La femme secoua la tête.

- Je ne veux plus y venir. Je n'ose même plus y entrer.

Elles restèrent un instant sans rien dire. Sibylla avait ôté sa main. Soudain, une fanfare déchira l'air. Sibylla regarda autour d'elle, stupéfaite.

- Ne vous inquiétez pas: ce n'est que Magnusson. Il sonne le réveil, le matin, et le couvre-feu, le soir, quand il est ici. Il aime ça, dit-il.

Gunvor Strömberg esquissa un sourire, au cœur de sa douleur.

Sibylla ferma les yeux. Pouvoir vivre ici. Toute seule, en paix et avec pour seul voisin, à bonne distance, quelqu'un qui jouait de la trompette pour son simple plaisir.

Un rêve de bonheur.

- Combien en demandez-vous?

Gunvor Strömberg se retourna et la regarda.

- L'agence dit qu'elle peut valoir dans les trois cent mille...

Sibylla vit ses espoirs s'effondrer.

- ...mais, pour moi, l'important, c'est la personnalité de l'acquéreur.

Elles se regardèrent.

- Sören et moi l'avons construite en 57. Nous nous sommes donné un mal fou pour joindre les deux bouts et nous avons connu bien des joies, ici.

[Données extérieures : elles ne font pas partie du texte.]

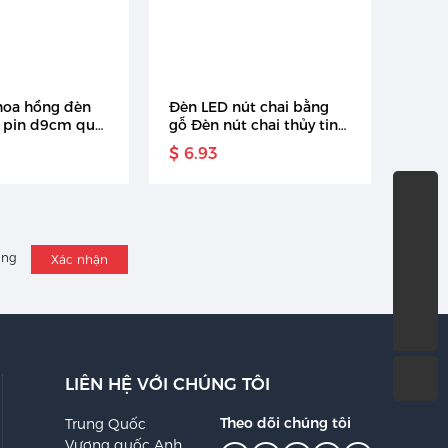
hoa hồng đèn
Đèn LED nút chai bằng
 pin d9cm quà
gỗ Đèn nút chai thủy tinh
hất gia đình
Trồng Hoa Cây đèn nút
$ 6.93
cho tiệc cưới,
chai
trí Giáng sinh
86-574-87153188
ang
Xác nhận
Yi_liu@sanzhong-int.com
86-13685895557
LIÊN HỆ VỚI CHÚNG TÔI
Theo dõi chúng tôi
Trung Quốc
Vương quốc Anh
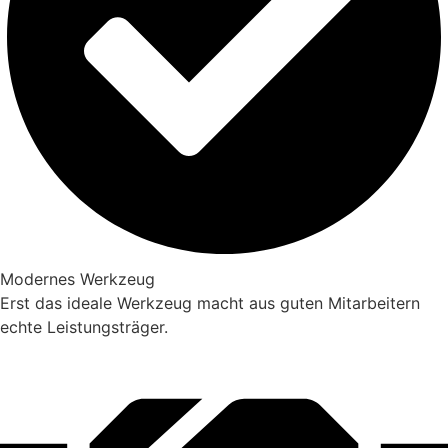
Modernes Werkzeug
Erst das ideale Werkzeug macht aus guten Mitarbeitern
echte Leistungsträger.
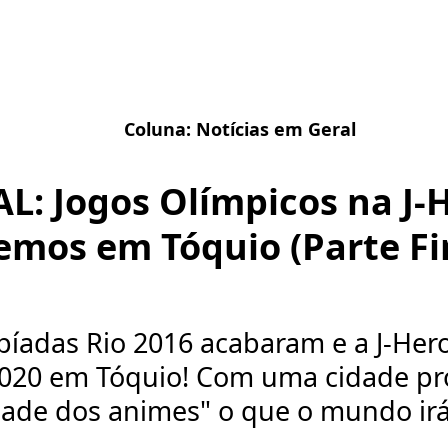
Coluna:
Notícias em Geral
L: Jogos Olímpicos na J-
emos em Tóquio (Parte Fi
píadas Rio 2016 acabaram e a J-Hero
2020 em Tóquio! Com uma cidade pr
idade dos animes" o que o mundo ir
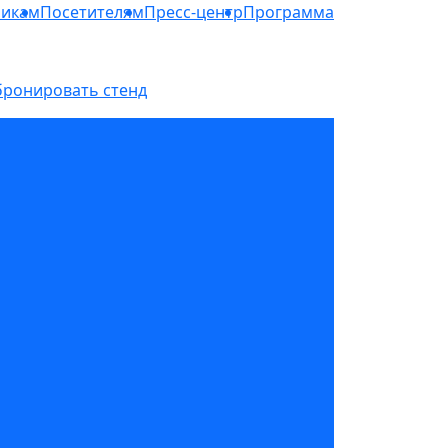
никам
Посетителям
Пресс-центр
Программа
бронировать стенд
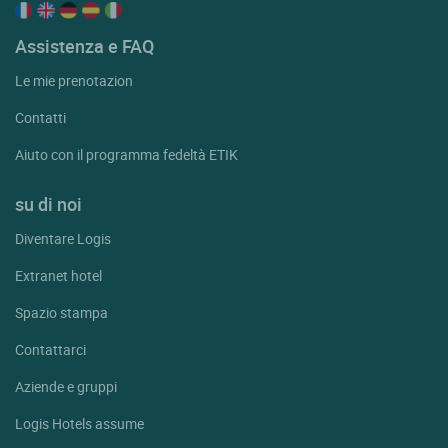
Assistenza e FAQ
Le mie prenotazion
Contatti
Aiuto con il programma fedeltà ETIK
su di noi
Diventare Logis
Extranet hotel
Spazio stampa
Contattarci
Aziende e gruppi
Logis Hotels assume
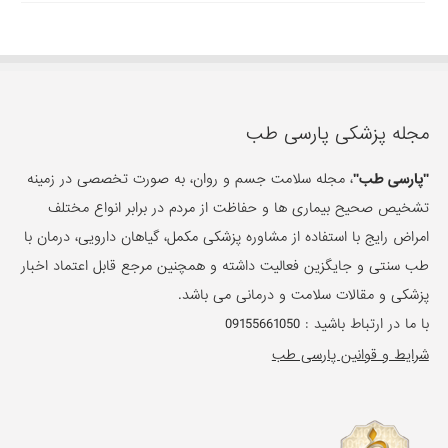
مجله پزشکی پارسی طب
"پارسی طب"
، مجله سلامت جسم و روان، به صورت تخصصی در زمینه
تشخیص صحیح بیماری ها و حفاظت از مردم در برابر انواع مختلف
امراض رایج با استفاده از مشاوره پزشکی مکمل، گیاهان دارویی، درمان با
طب سنتی و جایگزین فعالیت داشته و همچنین مرجع قابل اعتماد اخبار
پزشکی و مقالات سلامت و درمانی می باشد.
با ما در ارتباط باشید :
09155661050
شرایط و قوانین پارسی طب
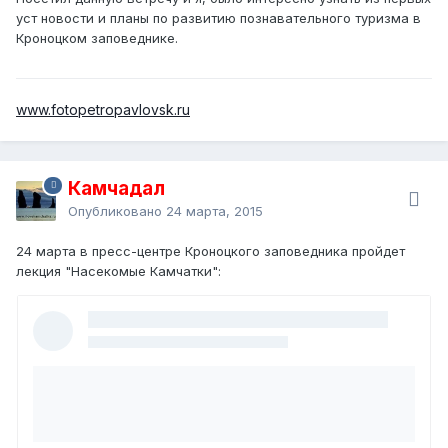
уст новости и планы по развитию познавательного туризма в
Кроноцком заповеднике.
www.fotopetropavlovsk.ru
Камчадал
Опубликовано
24 марта, 2015
24 марта в пресс-центре Кроноцкого заповедника пройдет
лекция "Насекомые Камчатки":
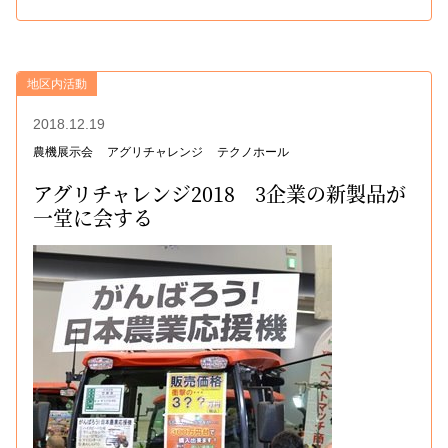
地区内活動
2018.12.19
農機展示会
アグリチャレンジ
テクノホール
アグリチャレンジ2018 3企業の新製品が
一堂に会する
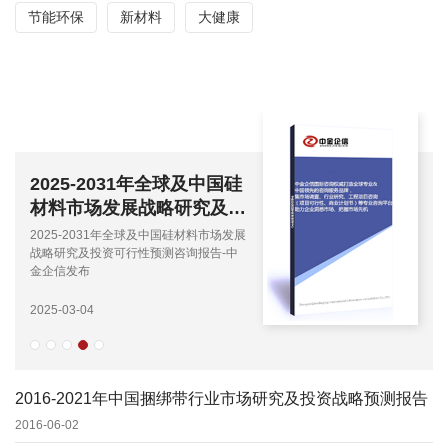
节能环保
新材料
大健康
2025-2031年全球及中国硅
材料市场发展战略研究及投
资可行性预测咨询报告-中
2025-2031年全球及中国硅材料市场发展
金企信发布
战略研究及投资可行性预测咨询报告-中
金企信发布
2025-03-04
2016-2021年中国捆绑带行业市场研究及投资战略预测报告
2016-06-02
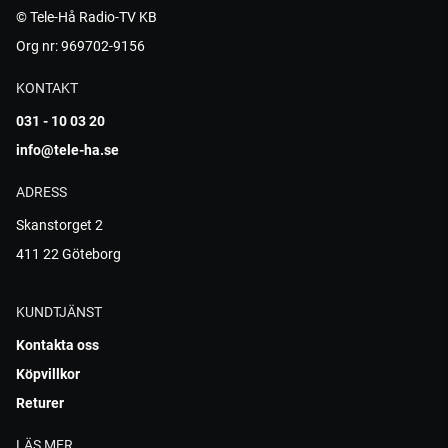
© Tele-Hå Radio-TV KB
Org nr: 969702-9156
KONTAKT
031 - 10 03 20
info@tele-ha.se
ADRESS
Skanstorget 2
411 22 Göteborg
KUNDTJÄNST
Kontakta oss
Köpvillkor
Returer
LÄS MER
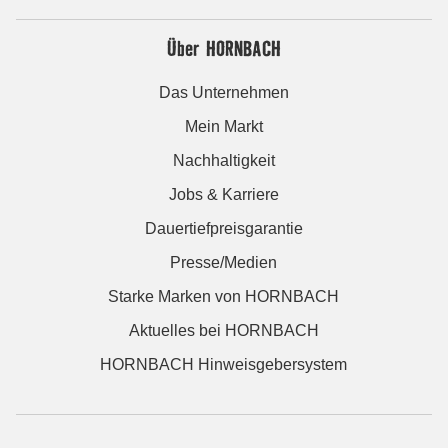
Über HORNBACH
Das Unternehmen
Mein Markt
Nachhaltigkeit
Jobs & Karriere
Dauertiefpreisgarantie
Presse/Medien
Starke Marken von HORNBACH
Aktuelles bei HORNBACH
HORNBACH Hinweisgebersystem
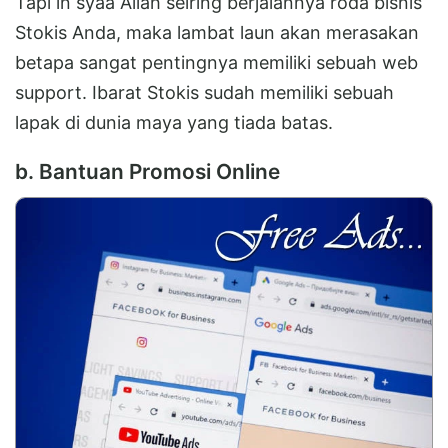
Tapi in syaa Allah seiring berjalannya roda bisnis
Stokis Anda, maka lambat laun akan merasakan
betapa sangat pentingnya memiliki sebuah web
support. Ibarat Stokis sudah memiliki sebuah
lapak di dunia maya yang tiada batas.
b. Bantuan Promosi Online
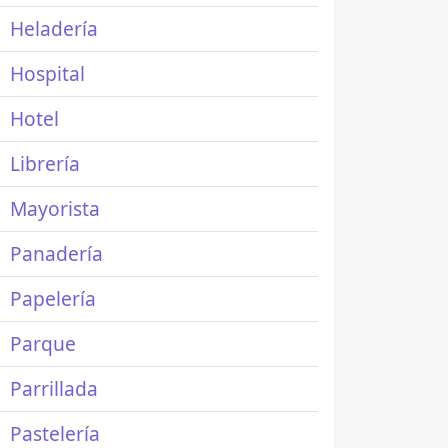
Heladería
Hospital
Hotel
Librería
Mayorista
Panadería
Papelería
Parque
Parrillada
Pastelería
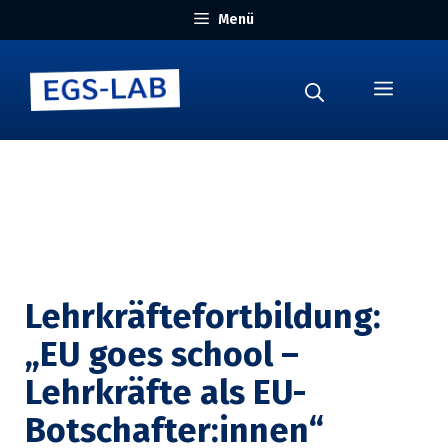
Zum
Menü
Inhalt
springen
Menü
Lehrkräftefortbildung:
„EU goes school –
Lehrkräfte als EU-
Botschafter:innen“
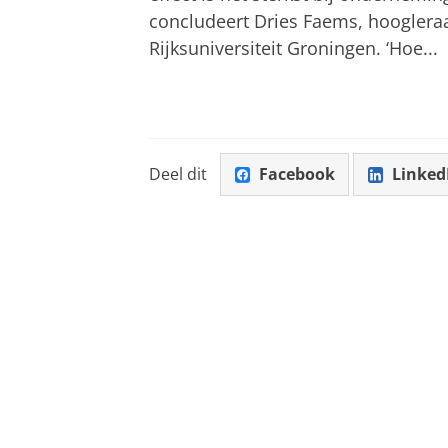
concludeert Dries Faems, hoogleraa
Rijksuniversiteit Groningen. ‘Hoe...
Deel dit
Facebook
Linked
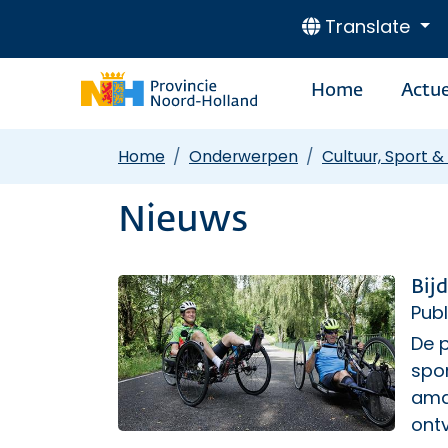
Translate
Home
Actue
Home
Onderwerpen
Cultuur, Sport &
Nieuws
Bij
Publ
De p
spon
amat
ontv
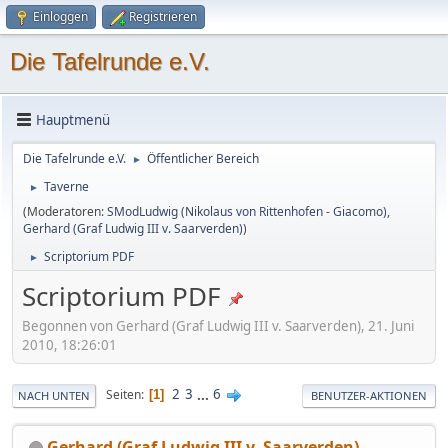
Einloggen
Registrieren
Die Tafelrunde e.V.
Hauptmenü
Die Tafelrunde e.V.
Öffentlicher Bereich
►
Taverne
►
(Moderatoren:
SModLudwig (Nikolaus von Rittenhofen - Giacomo)
,
Gerhard (Graf Ludwig III v. Saarverden)
)
Scriptorium PDF
►
Scriptorium PDF
Begonnen von Gerhard (Graf Ludwig III v. Saarverden), 21. Juni
2010, 18:26:01
2
3
...
6
Seiten
1
NACH UNTEN
BENUTZER-AKTIONEN
Gerhard (Graf Ludwig III v. Saarverden)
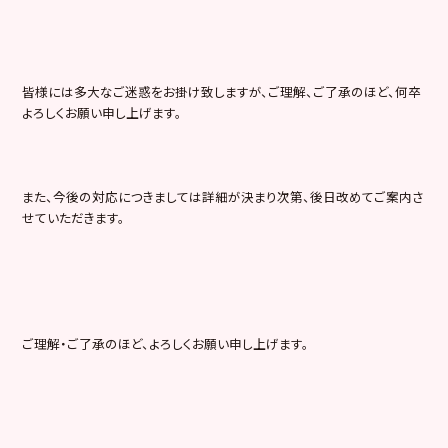
皆様には多大なご迷惑をお掛け致しますが、ご理解、ご了承のほど、何卒
よろしくお願い申し上げます。
また、今後の対応につきましては詳細が決まり次第、後日改めてご案内さ
せていただきます。
ご理解・ご了承のほど、よろしくお願い申し上げます。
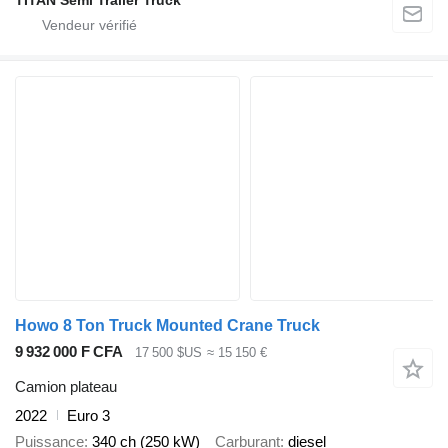
Howo 8 Ton Truck Mounted Crane Truck
9 932 000 F CFA
17 500 $US
≈ 15 150 €
Camion plateau
2022
Euro 3
Puissance
340 ch (250 kW)
Carburant
diesel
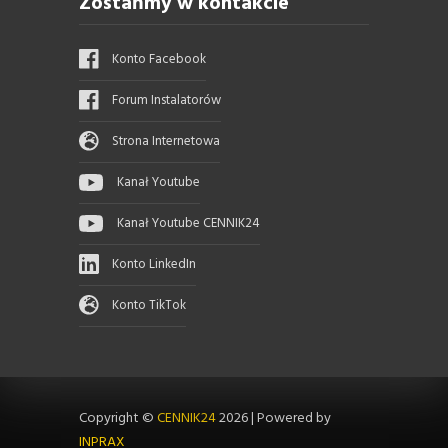
Zostańmy w kontakcie
Konto Facebook
Forum Instalatorów
Strona Internetowa
Kanał Youtube
Kanał Youtube CENNIK24
Konto LinkedIn
Konto TikTok
Copyright ©
CENNIK24
2026
|
Powered by
INPRAX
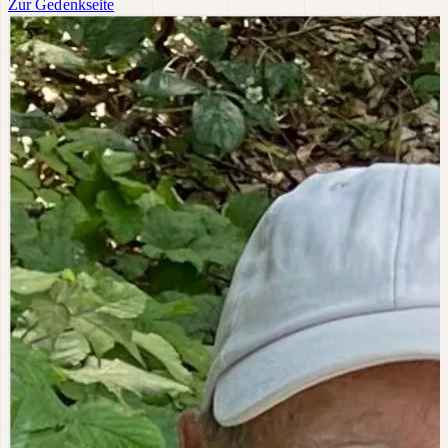
Zur Gedenkseite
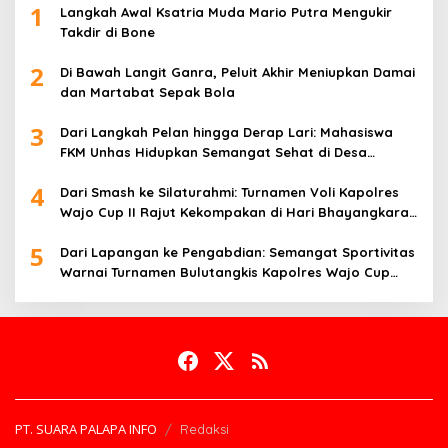
1
Langkah Awal Ksatria Muda Mario Putra Mengukir
Takdir di Bone
2
Di Bawah Langit Ganra, Peluit Akhir Meniupkan Damai
dan Martabat Sepak Bola
3
Dari Langkah Pelan hingga Derap Lari: Mahasiswa
FKM Unhas Hidupkan Semangat Sehat di Desa
Congko
4
Dari Smash ke Silaturahmi: Turnamen Voli Kapolres
Wajo Cup II Rajut Kekompakan di Hari Bhayangkara
ke-80
5
Dari Lapangan ke Pengabdian: Semangat Sportivitas
Warnai Turnamen Bulutangkis Kapolres Wajo Cup
2026
PT. SUARA PALAPA INFO
Redaksi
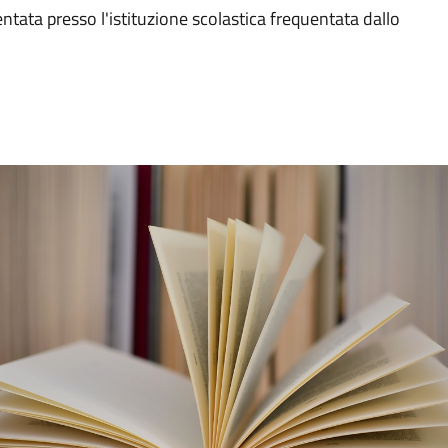
ntata presso l'istituzione scolastica frequentata dallo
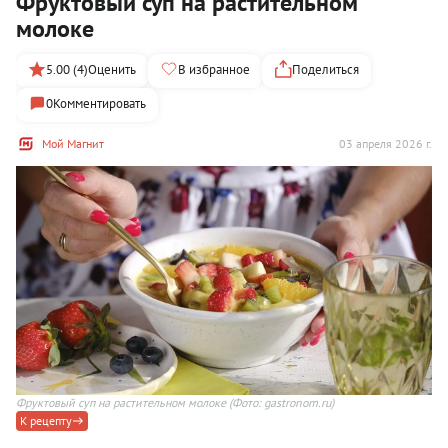
Фруктовый суп на растительном
молоке
5.00 (4)
Оценить
В избранное
Поделиться
0
Комментировать
Мой Магнит
03 апреля 2026 г.
Фруктовый суп на растительном молоке
(Фото: gastronom.ru)
К рецепту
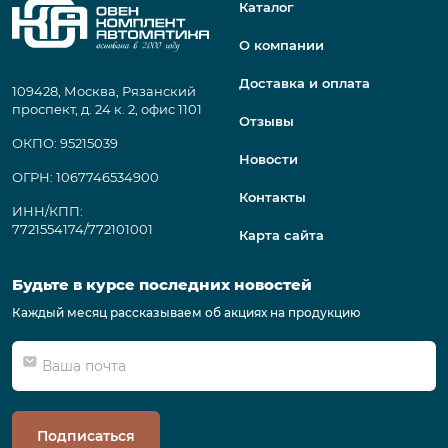
Каталог
О компании
Доставка и оплата
109428, Москва, Рязанский
проспект, д. 24 к. 2, офис 1101
Отзывы
ОКПО: 95215039
Новости
ОГРН: 1067746534900
Контакты
ИНН/КПП:
7721554174/772101001
Карта сайта
Будьте в курсе последних новостей
Каждый месяц рассказываем об акциях на продукцию
Подписаться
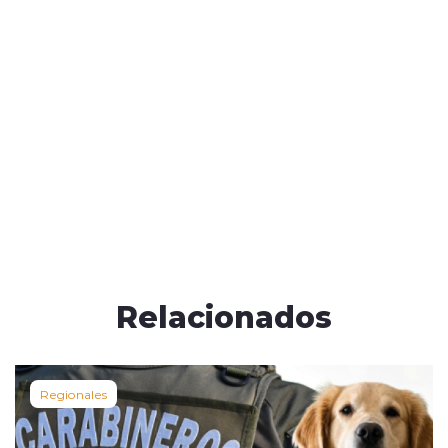
Relacionados
Regionales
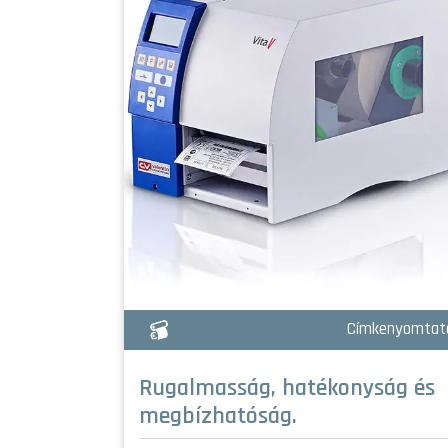
kenyomtatók
Címkenyomtat
Rugalmasság, hatékonyság és
megbízhatóság.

Il y avait des moments où il nous paraissait impossible de partir et que quelqu'un d'autre vienne s'installer à notre place. Et que la maison reste ici. Sans nous.

Sibylla baissa les yeux vers les planches du ponton et Gunvor Strömberg serra sa veste sur son corps.

- Comme si nous n'avions été qu'une parenthèse et n'avions joué aucun rôle.

- Mais si, dit Sibylla, très sincèrement. C'est ce qui rend cette maison unique. Les traces de vie que vous y avez laissées. Et à l'extérieur, aussi. Cette allée que vous avez tracée de vos pas, elle sera toujours là. Les buissons que vous avez plantés. Tout ça. Moi, je ne laisserai rien derrière moi. Il n'y aura plus rien, quand je disparaîtrai.

Elle se tut. Qu'était-elle en train de faire? Pourquoi ne pas dire à cette femme comment elle s'appelait, pendant qu'elle y était?

- Mais vous avez un fils.

Sibylla se racla la gorge.

- Bien sûr, dit-elle, gênée, avec un sourire. Je ne sais pas pourquoi je dis tout ça.

Elle se tourna vers la maison et s'écria.

- Patrik! Il faut qu'on s'en aille, maintenant, si on veut arriver à temps pour prendre le car.

- Vous êtes en voiture? demanda Gunvor Strömberg.

- Non. Nous sommes venus en taxi.

- Alors, je peux vous ramener en ville, j'y vais.

Ils arrivèrent juste à l'heure. Sibylla était assise contre la vitre et tenait dans sa main le numéro de téléphone de Gunvor Strömberg.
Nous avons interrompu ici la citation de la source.